Journey




There are few things like unemployment and potential catastrophic financial collapse to get you thinking. The mind refuses to stop re-playing and reviewing the past decisions and mistakes that led to the current situation. This is good, if you let it be a positive force in your life. This process isn't intended to be one to use as a crutch, or as an excuse. We do this to clean the garbage, to learn from our choices so that we can hopefully make better ones next time.

The wheel in the sky keeps on turning.

And that got me thinking about my own journey in Eve this morning. In September I will have been playing Eve for four years. Yesterday I passed eleven months in The Tuskers, the single longest time I have ever been in any Corporation. Even my own.

When I started writing Eveoganda almost three years ago I was in Dissonance as part of the Circle of Two Alliance in Providence. What started as a Null-Sec PvP playground quickly turned into a conquest  and then failscade. Since then I've started two other Alliances and my own Corporation. Moving from Providence, to the Spire, to the North, to Syndicate, to Rote Kappelle, to Muppet Ninjas, to Curse, to Delve and various points within Low Sec. I've gone from Soldier to Pirate, from +10 to -10. From an FC commanding hundreds and protecting assets, to a small gang leader and now more solo pilot.

Lots of changes in such a short time. And quite the journey.

That doesn't even count the time before I started writing this blog/magazine/journal. The Null Sec wars, the battles for Providence, the twice over failure of CVA, LFA and Paxton. And more.

I think more than anything this chaos led to the current developing play style and the length of time I've been able to devote to a single Corporation. After all the chaos in-game, which happened during an especially stable part of my RL, the tables turned. My RL started unraveling and Eve needed to become more stable. I don't think I could have dealt with both being in chaos.
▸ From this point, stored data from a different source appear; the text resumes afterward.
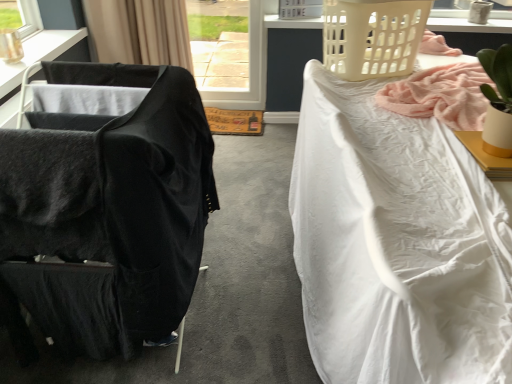 Question: From the image's perspective, would you say black fabric curtain at upper left is shown under white matte desk at upper right?

Choices:
 (A) no
 (B) yes

Answer: (A)

Question: Considering the relative sizes of black fabric curtain at upper left and white matte desk at upper right in the image provided, is black fabric curtain at upper left thinner than white matte desk at upper right?

Choices:
 (A) no
 (B) yes

Answer: (B)

Question: Is black fabric curtain at upper left taller than white matte desk at upper right?

Choices:
 (A) no
 (B) yes

Answer: (B)

Question: Considering the relative sizes of black fabric curtain at upper left and white matte desk at upper right in the image provided, is black fabric curtain at upper left smaller than white matte desk at upper right?

Choices:
 (A) no
 (B) yes

Answer: (A)

Question: Is black fabric curtain at upper left aimed at white matte desk at upper right?

Choices:
 (A) yes
 (B) no

Answer: (B)

Question: From the image's perspective, is black fabric curtain at upper left on top of white matte desk at upper right?

Choices:
 (A) yes
 (B) no

Answer: (A)

Question: Can you confirm if white textured fabric at right is bigger than white matte desk at upper right?

Choices:
 (A) no
 (B) yes

Answer: (B)

Question: Is white textured fabric at right to the right of white matte desk at upper right from the viewer's perspective?

Choices:
 (A) no
 (B) yes

Answer: (B)

Question: Can you confirm if white textured fabric at right is positioned to the left of white matte desk at upper right?

Choices:
 (A) no
 (B) yes

Answer: (A)

Question: Is white textured fabric at right shorter than white matte desk at upper right?

Choices:
 (A) yes
 (B) no

Answer: (B)

Question: Is white textured fabric at right positioned in front of white matte desk at upper right?

Choices:
 (A) no
 (B) yes

Answer: (B)

Question: Is white textured fabric at right surrounding white matte desk at upper right?

Choices:
 (A) no
 (B) yes

Answer: (A)

Question: Does black fabric curtain at upper left have a lesser height compared to black fabric chair at left?

Choices:
 (A) no
 (B) yes

Answer: (B)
Now Eve serves more as an outlet. A place to escape, to control your own destiny. There is a joy that is undeniable in exploding someone else's ship now, that wasn't the same before. I readily admit to it. And I've become somewhat of an explosion junky, for lack of a better way to describe it.

For all my talk of separation lately, of the writer and the pilot being two different people, we do share a commonality that is profound. One serves the other and both of us benefit. And while I am personally unencumbered by the necessity to PvE for example, this act of writing on an almost daily basis, is my own cathartic method. My own PvE. My service if you will. And that act, no matter how trivial or often   misunderstood, is an important one. And while its importance may only be relevant to me personally, it is something that I will continue.

The journey never ends. Until it finally does.